Task instructions:
Reproduce each line of the following material exactly, omitting the images.

Data for the task:
= Beginning of Section =
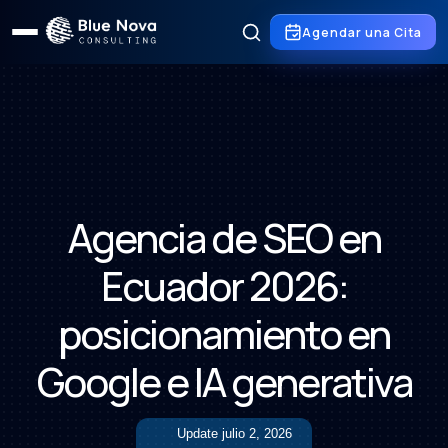
Agendar una Cita
Agencia de SEO en
Ecuador 2026:
posicionamiento en
Google e IA generativa
Update
julio 2, 2026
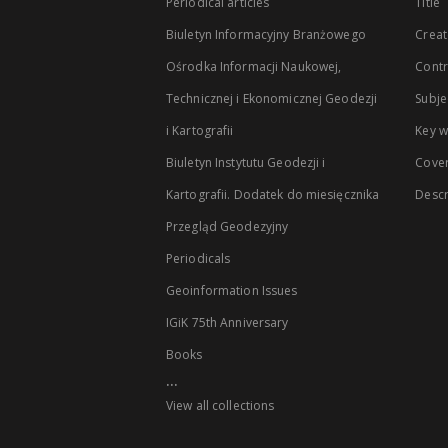
Periodical articles
Title
Biuletyn Informacyjny Branżowego
Creat
Ośrodka Informacji Naukowej,
Contr
Technicznej i Ekonomicznej Geodezji
Subje
i Kartografii
Key 
Biuletyn Instytutu Geodezji i
Cove
Kartografii. Dodatek do miesięcznika
Descr
Przegląd Geodezyjny
Periodicals
Geoinformation Issues
IGiK 75th Anniversary
Books
...
View all collections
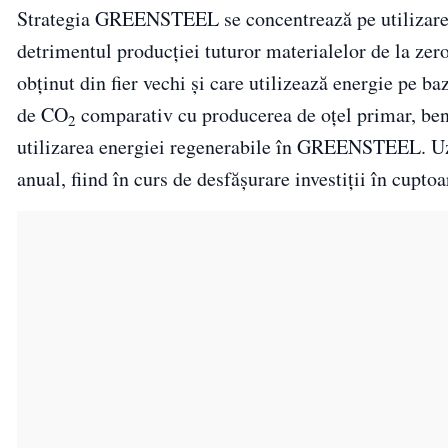
Strategia GREENSTEEL se concentrează pe utilizarea c
detrimentul producției tuturor materialelor de la zero
obținut din fier vechi și care utilizează energie pe b
de CO
comparativ cu producerea de oțel primar, ben
2
utilizarea energiei regenerabile în GREENSTEEL. Uzin
anual, fiind în curs de desfășurare investiții în cupto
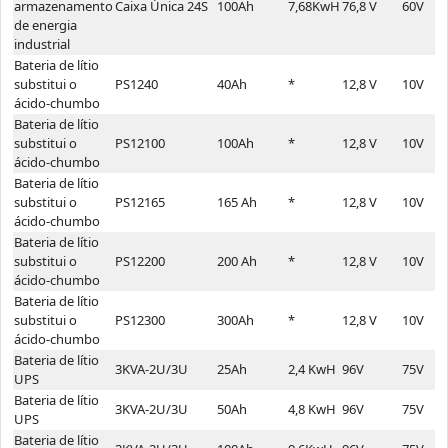
armazenamento
Caixa Única 24S
100Ah
7,68KwH
76,8 V
60V
de energia
industrial
Bateria de lítio
substitui o
PS1240
40Ah
*
12,8 V
10V
ácido-chumbo
Bateria de lítio
substitui o
PS12100
100Ah
*
12,8 V
10V
ácido-chumbo
Bateria de lítio
substitui o
PS12165
165 Ah
*
12,8 V
10V
ácido-chumbo
Bateria de lítio
substitui o
PS12200
200 Ah
*
12,8 V
10V
ácido-chumbo
Bateria de lítio
substitui o
PS12300
300Ah
*
12,8 V
10V
ácido-chumbo
Bateria de lítio
3KVA-2U/3U
25Ah
2,4 KwH
96V
75V
UPS
Bateria de lítio
3KVA-2U/3U
50Ah
4,8 KwH
96V
75V
UPS
Bateria de lítio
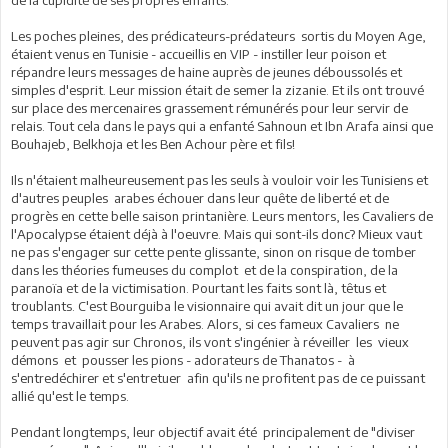
Les poches pleines, des prédicateurs-prédateurs sortis du Moyen Age,
étaient venus en Tunisie - accueillis en VIP - instiller leur poison et
répandre leurs messages de haine auprès de jeunes déboussolés et
simples d'esprit. Leur mission était de semer la zizanie. Et ils ont trouvé
sur place des mercenaires grassement rémunérés pour leur servir de
relais. Tout cela dans le pays qui a enfanté Sahnoun et Ibn Arafa ainsi que
Bouhajeb, Belkhoja et les Ben Achour père et fils!
Ils n'étaient malheureusement pas les seuls à vouloir voir les Tunisiens et
d'autres peuples arabes échouer dans leur quête de liberté et de
progrès en cette belle saison printanière. Leurs mentors, les Cavaliers de
l'Apocalypse étaient déjà à l'oeuvre. Mais qui sont-ils donc? Mieux vaut
ne pas s'engager sur cette pente glissante, sinon on risque de tomber
dans les théories fumeuses du complot et de la conspiration, de la
paranoïa et de la victimisation. Pourtant les faits sont là, têtus et
troublants. C'est Bourguiba le visionnaire qui avait dit un jour que le
temps travaillait pour les Arabes. Alors, si ces fameux Cavaliers ne
peuvent pas agir sur Chronos, ils vont s'ingénier à réveiller les vieux
démons et pousser les pions - adorateurs de Thanatos - à
s'entredéchirer et s'entretuer afin qu'ils ne profitent pas de ce puissant
allié qu'est le temps.
Pendant longtemps, leur objectif avait été principalement de "diviser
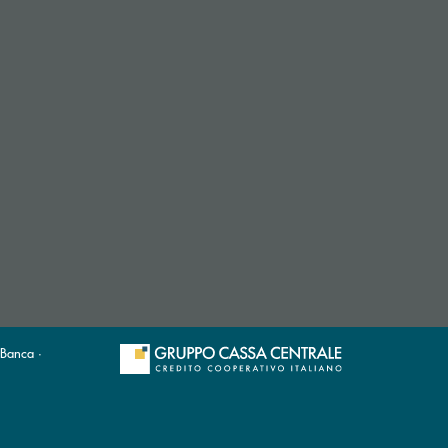
 Banca ·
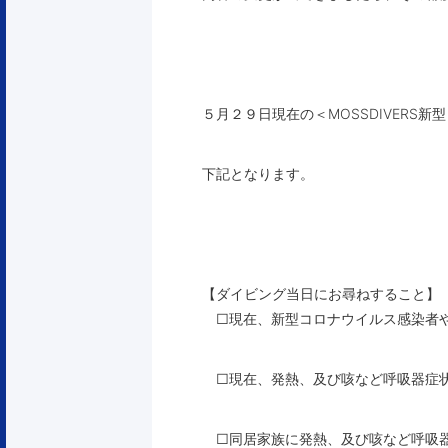
５月２９日現在の＜MOSSDIVERS
下記となります。
【ダイビング当日にお尋ねすること】
□現在、新型コロナウイルス感染者や
□現在、発熱、及び咳など呼吸器症
□同居家族に発熱、及び咳など呼吸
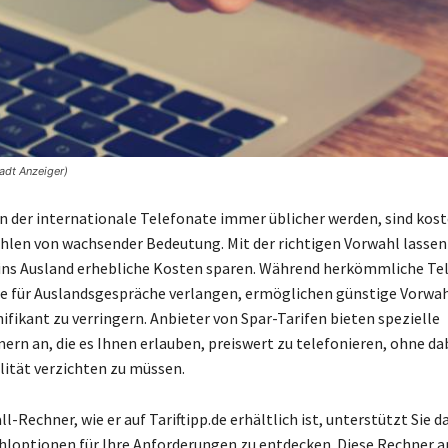
adt Anzeiger)
, in der internationale Telefonate immer üblicher werden, sind ko
len von wachsender Bedeutung. Mit der richtigen Vorwahl lassen
ins Ausland erhebliche Kosten sparen. Während herkömmliche Tel
se für Auslandsgespräche verlangen, ermöglichen günstige Vorwah
ifikant zu verringern. Anbieter von Spar-Tarifen bieten spezielle
n an, die es Ihnen erlauben, preiswert zu telefonieren, ohne dab
ität verzichten zu müssen.
ll-Rechner, wie er auf Tariftipp.de erhältlich ist, unterstützt Sie da
loptionen für Ihre Anforderungen zu entdecken. Diese Rechner a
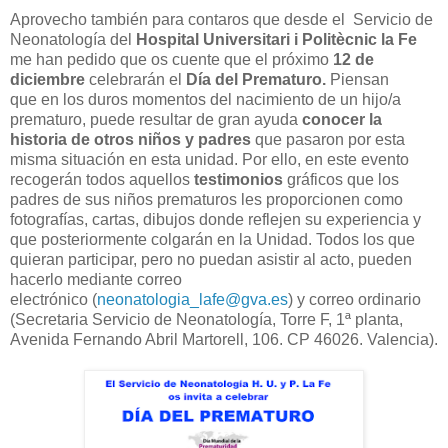
Aprovecho también para contaros que desde el Servicio de
Neonatología del
Hospital Universitari i Politècnic la Fe
me han pedido que os cuente que el próximo
12 de
diciembre
celebrarán el
Día del Prematuro.
Piensan
que
en los duros momentos del nacimiento de un hijo/a
prematuro, puede resultar de gran ayuda
conocer la
historia de otros niños y padres
que pasaron por esta
misma situación en esta unidad. P
or ello, en este evento
recogerán todos aquellos
testimonios
gráficos que los
padres de sus niños prematuros les proporcionen como
fotografías, cartas, dibujos donde reflejen su experiencia y
que posteriormente colgarán en la Unidad. Todos los que
quieran participar, pero no puedan asistir al acto, pueden
hacerlo mediante correo
electrónico
(
neonatologia_lafe@gva.es
) y correo ordinario
(Secretaria Servicio de Neonatología, Torre F, 1ª planta,
Avenida Fernando Abril Martorell, 106. CP 46026. Valencia).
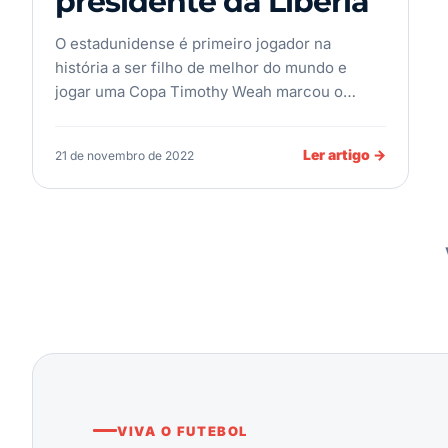
presidente da Libéria
O estadunidense é primeiro jogador na
história a ser filho de melhor do mundo e
jogar uma Copa Timothy Weah marcou o…
Ler artigo
→
21 de novembro de 2022
VIVA O FUTEBOL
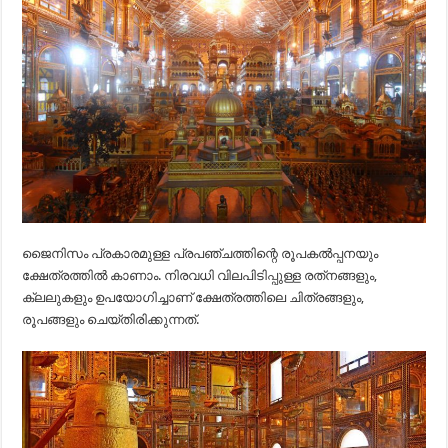
ജൈനിസം പ്രകാരമുള്ള പ്രപഞ്ചത്തിന്റെ രൂപകൽപ്പനയും
ക്ഷേത്രത്തിൽ കാണാം. നിരവധി വിലപിടിപ്പുള്ള രത്‌നങ്ങളും,
ക്ലലുകളും ഉപയോഗിച്ചാണ് ക്ഷേത്രത്തിലെ ചിത്രങ്ങളും,
രൂപങ്ങളും ചെയ്തിരിക്കുന്നത്.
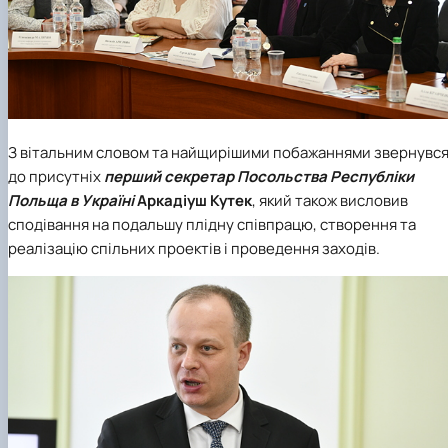
З вітальним словом та найщирішими побажаннями звернувс
до присутніх
перший секретар Посольства Республіки
Польща в Україні
Аркадіуш Кутек
, який також висловив
сподівання на подальшу плідну співпрацю, створення та
реалізацію спільних проектів і проведення заходів.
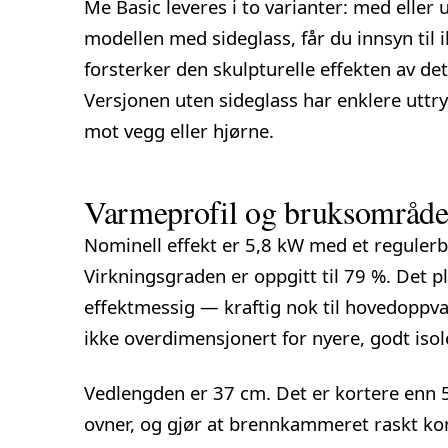
Me Basic leveres i to varianter: med eller 
modellen med sideglass, får du innsyn til i
forsterker den skulpturelle effekten av 
Versjonen uten sideglass har enklere uttry
mot vegg eller hjørne.
Varmeprofil og bruksområd
Nominell effekt er 5,8 kW med et regulerba
Virkningsgraden er oppgitt til 79 %. Det p
effektmessig — kraftig nok til hovedoppv
ikke overdimensjonert for nyere, godt isole
Vedlengden er 37 cm. Det er kortere enn 
ovner, og gjør at brennkammeret raskt k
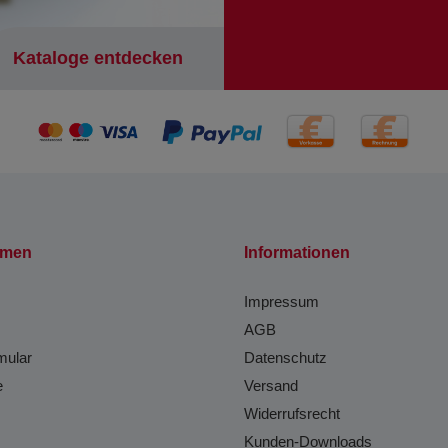
Kataloge entdecken
hmen
Informationen
Impressum
AGB
mular
Datenschutz
e
Versand
Widerrufsrecht
Kunden-Downloads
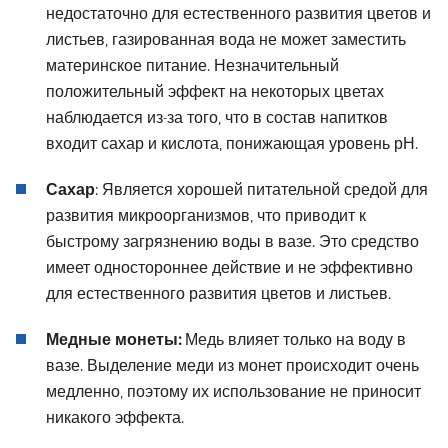
недостаточно для естественного развития цветов и
листьев, газированная вода не может заместить
материнское питание. Незначительный
положительный эффект на некоторых цветах
наблюдается из-за того, что в состав напитков
входит сахар и кислота, понижающая уровень рН.
Сахар
: Является хорошей питательной средой для
развития микроорганизмов, что приводит к
быстрому загрязнению воды в вазе. Это средство
имеет одностороннее действие и не эффективно
для естественного развития цветов и листьев.
Медные монеты:
Медь влияет только на воду в
вазе. Выделение меди из монет происходит очень
медленно, поэтому их использование не приносит
никакого эффекта.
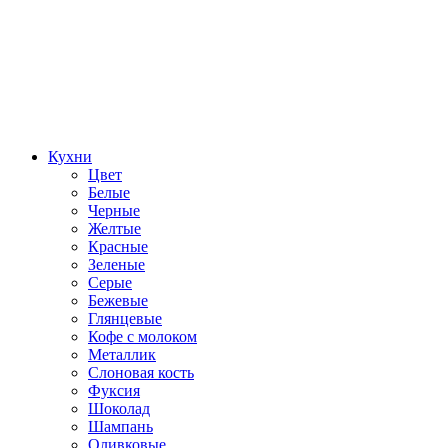
Кухни
Цвет
Белые
Черные
Желтые
Красные
Зеленые
Серые
Бежевые
Глянцевые
Кофе с молоком
Металлик
Слоновая кость
Фуксия
Шоколад
Шампань
Оливковые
= End of Section =
Written reply:
Agendar una Cita
Agencia de SEO en
Ecuador 2026:
posicionamiento en
Google e IA generativa
Update
julio 2, 2026
Periodical articles
Title
Biuletyn Informacyjny Branżowego
Creat
Ośrodka Informacji Naukowej,
Contr
Technicznej i Ekonomicznej Geodezji
Subje
i Kartografii
Key 
Biuletyn Instytutu Geodezji i
Cove
Kartografii. Dodatek do miesięcznika
Descr
Przegląd Geodezyjny
Periodicals
Geoinformation Issues
IGiK 75th Anniversary
Books
...
View all collections
Strategia GREENSTEEL se concentrează pe utilizarea c
detrimentul producției tuturor materialelor de la zero
obținut din fier vechi și care utilizează energie pe b
de CO
comparativ cu producerea de oțel primar, ben
2
utilizarea energiei regenerabile în GREENSTEEL. Uzin
anual, fiind în curs de desfășurare investiții în cupto
armazenamento
Caixa Única 24S
100Ah
7,68KwH
76,8 V
60V
de energia
industrial
Bateria de lítio
substitui o
PS1240
40Ah
*
12,8 V
10V
ácido-chumbo
Bateria de lítio
substitui o
PS12100
100Ah
*
12,8 V
10V
ácido-chumbo
Bateria de lítio
substitui o
PS12165
165 Ah
*
12,8 V
10V
ácido-chumbo
Bateria de lítio
substitui o
PS12200
200 Ah
*
12,8 V
10V
ácido-chumbo
Bateria de lítio
substitui o
PS12300
300Ah
*
12,8 V
10V
ácido-chumbo
Bateria de lítio
3KVA-2U/3U
25Ah
2,4 KwH
96V
75V
UPS
Bateria de lítio
3KVA-2U/3U
50Ah
4,8 KwH
96V
75V
UPS
Bateria de lítio
Les poches pleines, des prédicateurs-prédateurs sortis du Moyen Age,
étaient venus en Tunisie - accueillis en VIP - instiller leur poison et
répandre leurs messages de haine auprès de jeunes déboussolés et
simples d'esprit. Leur mission était de semer la zizanie. Et ils ont trouvé
sur place des mercenaires grassement rémunérés pour leur servir de
relais. Tout cela dans le pays qui a enfanté Sahnoun et Ibn Arafa ainsi que
Bouhajeb, Belkhoja et les Ben Achour père et fils!
Ils n'étaient malheureusement pas les seuls à vouloir voir les Tunisiens et
d'autres peuples arabes échouer dans leur quête de liberté et de
progrès en cette belle saison printanière. Leurs mentors, les Cavaliers de
l'Apocalypse étaient déjà à l'oeuvre. Mais qui sont-ils donc? Mieux vaut
ne pas s'engager sur cette pente glissante, sinon on risque de tomber
dans les théories fumeuses du complot et de la conspiration, de la
paranoïa et de la victimisation. Pourtant les faits sont là, têtus et
troublants. C'est Bourguiba le visionnaire qui avait dit un jour que le
temps travaillait pour les Arabes. Alors, si ces fameux Cavaliers ne
peuvent pas agir sur Chronos, ils vont s'ingénier à réveiller les vieux
démons et pousser les pions - adorateurs de Thanatos - à
s'entredéchirer et s'entretuer afin qu'ils ne profitent pas de ce puissant
allié qu'est le temps.
Pendant longtemps, leur objectif avait été principalement de "diviser
 Banca ·
５月２９日現在の＜MOSSDIVERS
下記となります。
【ダイビング当日にお尋ねすること】
□現在、新型コロナウイルス感染者や
□現在、発熱、及び咳など呼吸器症
□同居家族に発熱、及び咳など呼吸
adt Anzeiger)
, in der internationale Telefonate immer üblicher werden, sind ko
len von wachsender Bedeutung. Mit der richtigen Vorwahl lassen
ins Ausland erhebliche Kosten sparen. Während herkömmliche Tel
se für Auslandsgespräche verlangen, ermöglichen günstige Vorwah
ifikant zu verringern. Anbieter von Spar-Tarifen bieten spezielle
n an, die es Ihnen erlauben, preiswert zu telefonieren, ohne dab
ität verzichten zu müssen.
ll-Rechner, wie er auf Tariftipp.de erhältlich ist, unterstützt Sie da
loptionen für Ihre Anforderungen zu entdecken. Diese Rechner a
Aprovecho también para contaros que desde el Servicio de
Neonatología del
Hospital Universitari i Politècnic la Fe
me han pedido que os cuente que el próximo
12 de
diciembre
celebrarán el
Día del Prematuro.
Piensan
que
en los duros momentos del nacimiento de un hijo/a
prematuro, puede resultar de gran ayuda
conocer la
historia de otros niños y padres
que pasaron por esta
misma situación en esta unidad. P
or ello, en este evento
recogerán todos aquellos
testimonios
gráficos que los
padres de sus niños prematuros les proporcionen como
fotografías, cartas, dibujos donde reflejen su experiencia y
que posteriormente colgarán en la Unidad. Todos los que
quieran participar, pero no puedan asistir al acto, pueden
hacerlo mediante correo
electrónico
(
neonatologia_lafe@gva.es
) y correo ordinario
(Secretaria Servicio de Neonatología, Torre F, 1ª planta,
Avenida Fernando Abril Martorell, 106. CP 46026. Valencia).
presidente da Libéria
O estadunidense é primeiro jogador na
história a ser filho de melhor do mundo e
jogar uma Copa Timothy Weah marcou o…
Ler artigo
→
21 de novembro de 2022
VIVA O FUTEBOL
ജൈനിസം പ്രകാരമുള്ള പ്രപഞ്ചത്തിന്റെ രൂപകൽപ്പനയും
ക്ഷേത്രത്തിൽ കാണാം. നിരവധി വിലപിടിപ്പുള്ള രത്‌നങ്ങളും,
ക്ലലുകളും ഉപയോഗിച്ചാണ് ക്ഷേത്രത്തിലെ ചിത്രങ്ങളും,
രൂപങ്ങളും ചെയ്തിരിക്കുന്നത്.
З вітальним словом та найщирішими побажаннями звернувс
до присутніх
перший секретар Посольства Республіки
Польща в Україні
Аркадіуш Кутек
, який також висловив
сподівання на подальшу плідну співпрацю, створення та
реалізацію спільних проектів і проведення заходів.
Me Basic leveres i to varianter: med eller 
modellen med sideglass, får du innsyn til i
forsterker den skulpturelle effekten av 
Versjonen uten sideglass har enklere uttry
mot vegg eller hjørne.
Varmeprofil og bruksområd
Nominell effekt er 5,8 kW med et regulerba
Virkningsgraden er oppgitt til 79 %. Det p
effektmessig — kraftig nok til hovedoppv
ikke overdimensjonert for nyere, godt isole
Vedlengden er 37 cm. Det er kortere enn 
ovner, og gjør at brennkammeret raskt k
Kataloge entdecken
hmen
Informationen
Impressum
AGB
mular
Datenschutz
e
Versand
Widerrufsrecht
Kunden-Downloads
недостаточно для естественного развития цветов и
листьев, газированная вода не может заместить
материнское питание. Незначительный
положительный эффект на некоторых цветах
наблюдается из-за того, что в состав напитков
входит сахар и кислота, понижающая уровень рН.
Сахар
: Является хорошей питательной средой для
развития микроорганизмов, что приводит к
быстрому загрязнению воды в вазе. Это средство
имеет одностороннее действие и не эффективно
для естественного развития цветов и листьев.
Медные монеты:
Медь влияет только на воду в
вазе. Выделение меди из монет происходит очень
медленно, поэтому их использование не приносит
никакого эффекта.
Кухни
Цвет
Белые
Черные
Желтые
Красные
Зеленые
Серые
Бежевые
Глянцевые
Кофе с молоком
Металлик
Слоновая кость
Фуксия
Шоколад
Шампань
Оливковые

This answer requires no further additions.